YOUR TASK:
Exactly as written, reproduce the lines from the beginning of the data through the line containing "beautifully, huh!"; the pictures are not reproduced.

TASK INPUTS: Begin

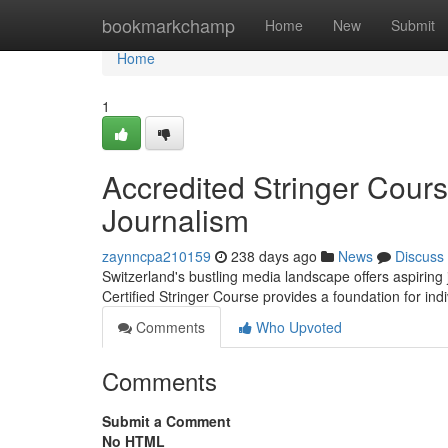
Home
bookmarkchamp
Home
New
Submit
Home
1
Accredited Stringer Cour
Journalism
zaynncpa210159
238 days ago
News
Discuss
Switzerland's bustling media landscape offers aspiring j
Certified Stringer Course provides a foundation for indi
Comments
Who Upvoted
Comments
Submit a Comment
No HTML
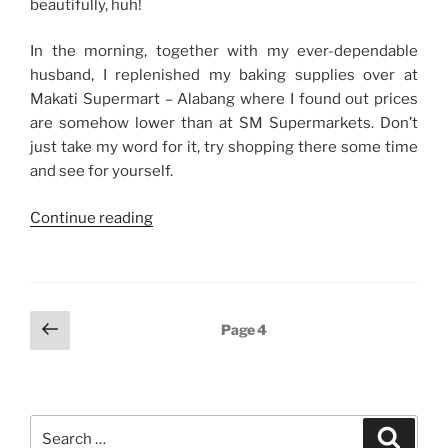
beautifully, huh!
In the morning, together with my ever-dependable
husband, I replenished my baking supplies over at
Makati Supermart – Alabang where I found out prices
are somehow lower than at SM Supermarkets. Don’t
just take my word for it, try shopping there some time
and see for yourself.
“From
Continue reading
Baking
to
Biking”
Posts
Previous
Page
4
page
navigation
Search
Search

TASK INPUTS: End

EXERCISE ANSWER:
Home
bookmarkchamp
Home
New
Submit
Home
1
Accredited Stringer Cour
Journalism
zaynncpa210159
238 days ago
News
Discuss
Switzerland's bustling media landscape offers aspiring j
Certified Stringer Course provides a foundation for indi
Comments
Who Upvoted
Comments
Submit a Comment
No HTML
beautifully, huh!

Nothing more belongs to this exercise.